LLM Distillation: Soft, Hard, and Co Techniques Explained

Inherit Advanced Capabilities from Giant Teachers at Low Cost

LLM distillation trains smaller "student" models using outputs from powerful "teacher" LLMs, bypassing raw text training to transfer reasoning, instruction-following, and structured generation. This cuts inference costs while preserving performance—Meta distilled Llama 4 Behemoth into Scout and Maverick; Google used Gemini for Gemma 2/3; DeepSeek transferred reasoning from DeepSeek-R1 to Qwen and Llama-based models. Apply during pre-training (joint) or post-training (teacher-fixed), enabling deployment of high-performing models on limited hardware.

Soft-Label Distillation Unlocks Richer Signals but Demands Resources

Train students to replicate the teacher's full softmax probability distribution over the vocabulary, not just the top token. Example: Teacher assigns "cat" 70%, "dog" 20%, "animal" 10%—student learns token relationships and uncertainty, capturing "dark knowledge" of reasoning patterns.

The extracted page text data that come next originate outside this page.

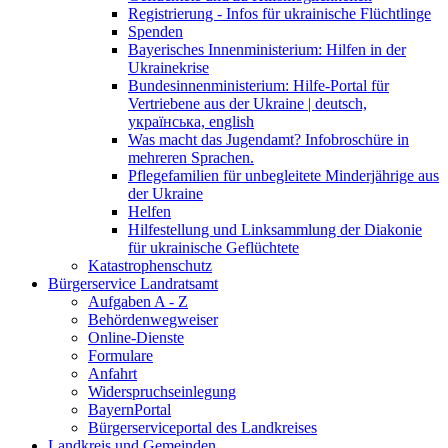
Registrierung - Infos für ukrainische Flüchtlinge
Spenden
Bayerisches Innenministerium: Hilfen in der
Ukrainekrise
Bundesinnenministerium: Hilfe-Portal für
Vertriebene aus der Ukraine | deutsch,
українська, english
Was macht das Jugendamt? Infobroschüre in
mehreren Sprachen.
Pflegefamilien für unbegleitete Minderjährige aus
der Ukraine
Helfen
Hilfestellung und Linksammlung der Diakonie
für ukrainische Geflüchtete
Katastrophenschutz
Bürgerservice Landratsamt
Aufgaben A - Z
Behördenwegweiser
Online-Dienste
Formulare
Anfahrt
Widerspruchseinlegung
BayernPortal
Bürgerserviceportal des Landkreises
Landkreis und Gemeinden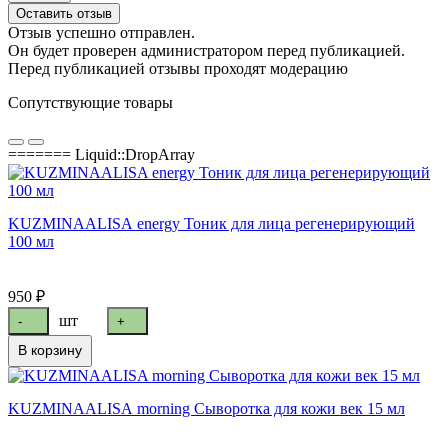
Оставить отзыв
Отзыв успешно отправлен.
Он будет проверен администратором перед публикацией.
Перед публикацией отзывы проходят модерацию
Сопутствующие товары
======= Liquid::DropArray
KUZMINAALISA energy Тоник для лица регенерирующий
100 мл
950 ₽
шт
-
+
В корзину
KUZMINAALISA morning Сыворотка для кожи век 15 мл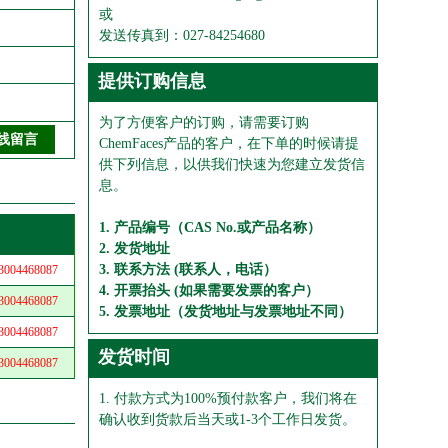
或
发送传真到：027-84254680
提供订购信息
为了方便客户的订购，请需要订购
ChemFaces产品的客户，在下单的时候请提
供下列信息，以供我们快速为您建立发货信
息。
1. 产品编号（CAS No.或产品名称）
2. 发货地址
3. 联系方法 (联系人，电话）
04468087
4. 开票抬头 (如果需要发票的客户）
04468087
5. 发票地址（发货地址与发票地址不同）
04468087
发货时间
04468087
1. 付款方式为100%预付款客户，我们将在
确认收到货款后当天或1-3个工作日发货。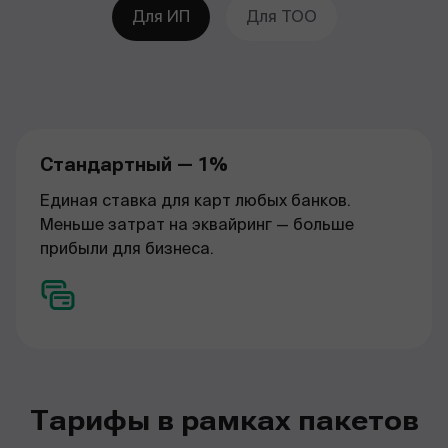
Для ИП
Для ТОО
Стандартный — 1%
Единая ставка для карт любых банков.
Меньше затрат на эквайринг — больше
прибыли для бизнеса.
Тарифы в рамках пакетов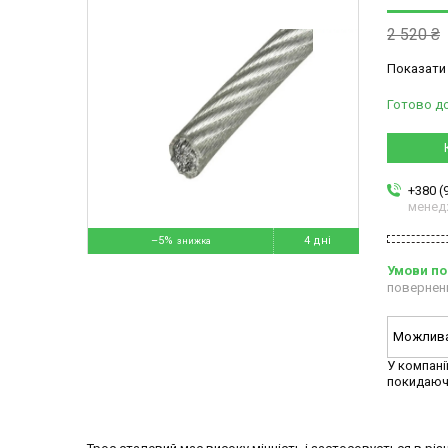
2 520 ₴
Показати 
Готово д
+380 (
менед
–5%
4 дні
повернен
У компані
покидаюч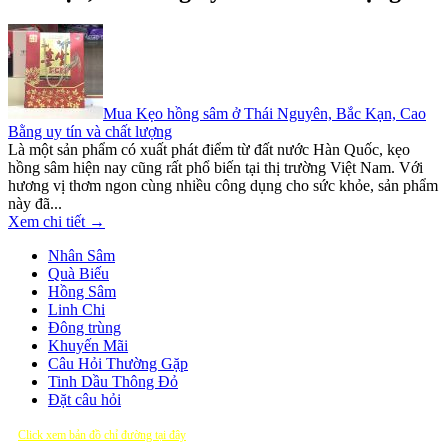
Mua Kẹo hồng sâm ở Thái Nguyên, Bắc Kạn, Cao
Bằng uy tín và chất lượng
Là một sản phẩm có xuất phát điểm từ đất nước Hàn Quốc, kẹo
hồng sâm hiện nay cũng rất phổ biến tại thị trường Việt Nam. Với
hương vị thơm ngon cùng nhiều công dụng cho sức khỏe, sản phẩm
này đã...
Xem chi tiết →
Nhân Sâm
Quà Biếu
Hồng Sâm
Linh Chi
Đông trùng
Khuyến Mãi
Câu Hỏi Thường Gặp
Tinh Dầu Thông Đỏ
Đặt câu hỏi
Click xem bản đồ chỉ đường tại đây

This yields more stable training and superior inheritance of semantic understanding versus hard labels alone. Trade-offs: Requires teacher logits/weights (impossible for closed models like GPT-4), and storing distributions for 100k+ vocab tokens explodes memory on trillion-token datasets, limiting scalability.

Hard-Label Distillation Prioritizes Practicality with Black-Box Access

Student mimics teacher's final generated tokens via standard supervised learning, treating teacher as a synthetic data annotator. DeepSeek used this to instill reasoning in smaller Qwen/Llama 3.1 models. Advantages: Far cheaper (no probability storage), works with API-only black-box teachers (e.g., GPT-4 text outputs). Effective for instruction tuning, synthetic data, and domain fine-tuning, though it skips internal confidence/relationships, providing less nuanced transfer than soft labels.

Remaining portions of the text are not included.